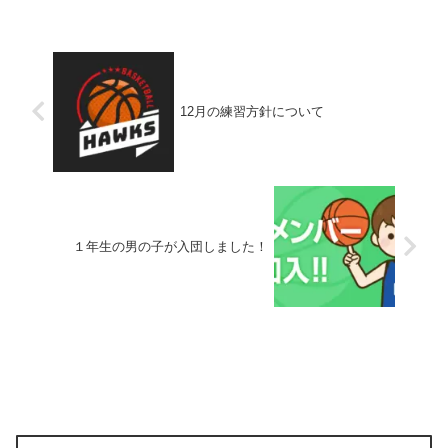
参加などお気軽にご連絡ください。体験
の申し込みはこちらから承...
12月の練習方針について
１年生の男の子が入団しました！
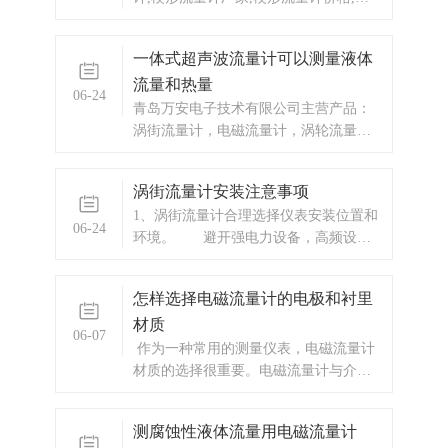
射，必要时请安装防晒防水装置4、避免
体液体流量计,
流量计。
一体式超声波流量计可以测量液体
流量和热量
06-24
青岛万安电子技术有限公司主营产品：
涡街流量计，电磁流量计，涡轮流量
计，显示仪表，热量表，差压式仪表，
分析仪器，水质监测设备，压力仪表
涡街流量计安装注意事项
等，以及承接电气自动化项目。
1、涡街流量计合理选择仪表安装位置和
06-24
环境。 避开强电力设备，高频设
备，强电源开关设备；避开高温热源和
辐射源的影响，避开剧烈轰动场合和强
怎样选择电磁流量计的电极和衬里
腐蚀 环境。2、涡街流量计上下要有必
材质
要的直管段。 若传感器设备点的上
06-07
游在同一平面上有二个90。弯头，则：
作为一种常用的测量仪表，电磁流量计
上游直管
材质的选择很重要。电磁流量计与介质
接触的部分只有电极与测量管的内部，
根据不同介质的特性，需挑选合适的电
测腐蚀性液体流量用电磁流量计
极以及衬里材料。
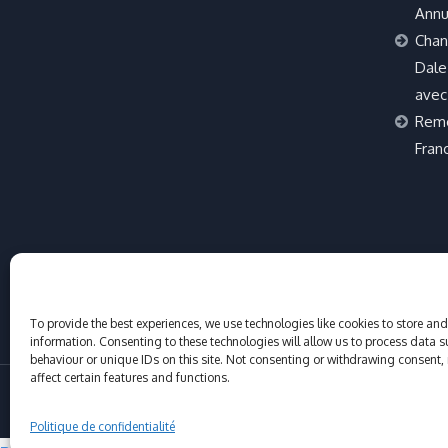
Annu
Chan
Dale 
avec
Remo
Fran
To provide the best experiences, we use technologies like cookies to store an
information. Consenting to these technologies will allow us to process data 
behaviour or unique IDs on this site. Not consenting or withdrawing consent,
affect certain features and functions.
© Adventure Sports St Tropez 2017-2026
Politique de confidentialité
#####
## Problem to solve
Copy the lines above exactly and exclude every image.

## Exercise result
参加などお気軽にご連絡ください。体験
の申し込みはこちらから承...
12月の練習方針について
１年生の男の子が入団しました！
射，必要时请安装防晒防水装置4、避免
体液体流量计,
流量计。
一体式超声波流量计可以测量液体
流量和热量
06-24
青岛万安电子技术有限公司主营产品：
涡街流量计，电磁流量计，涡轮流量
计，显示仪表，热量表，差压式仪表，
分析仪器，水质监测设备，压力仪表
涡街流量计安装注意事项
等，以及承接电气自动化项目。
1、涡街流量计合理选择仪表安装位置和
06-24
环境。 避开强电力设备，高频设
备，强电源开关设备；避开高温热源和
辐射源的影响，避开剧烈轰动场合和强
怎样选择电磁流量计的电极和衬里
腐蚀 环境。2、涡街流量计上下要有必
材质
要的直管段。 若传感器设备点的上
06-07
游在同一平面上有二个90。弯头，则：
作为一种常用的测量仪表，电磁流量计
上游直管
材质的选择很重要。电磁流量计与介质
接触的部分只有电极与测量管的内部，
根据不同介质的特性，需挑选合适的电
测腐蚀性液体流量用电磁流量计
极以及衬里材料。
Annu
Chan
Dale 
avec
Remo
Fran
To provide the best experiences, we use technologies like cookies to store an
information. Consenting to these technologies will allow us to process data 
behaviour or unique IDs on this site. Not consenting or withdrawing consent,
affect certain features and functions.
© Adventure Sports St Tropez 2017-2026
Politique de confidentialité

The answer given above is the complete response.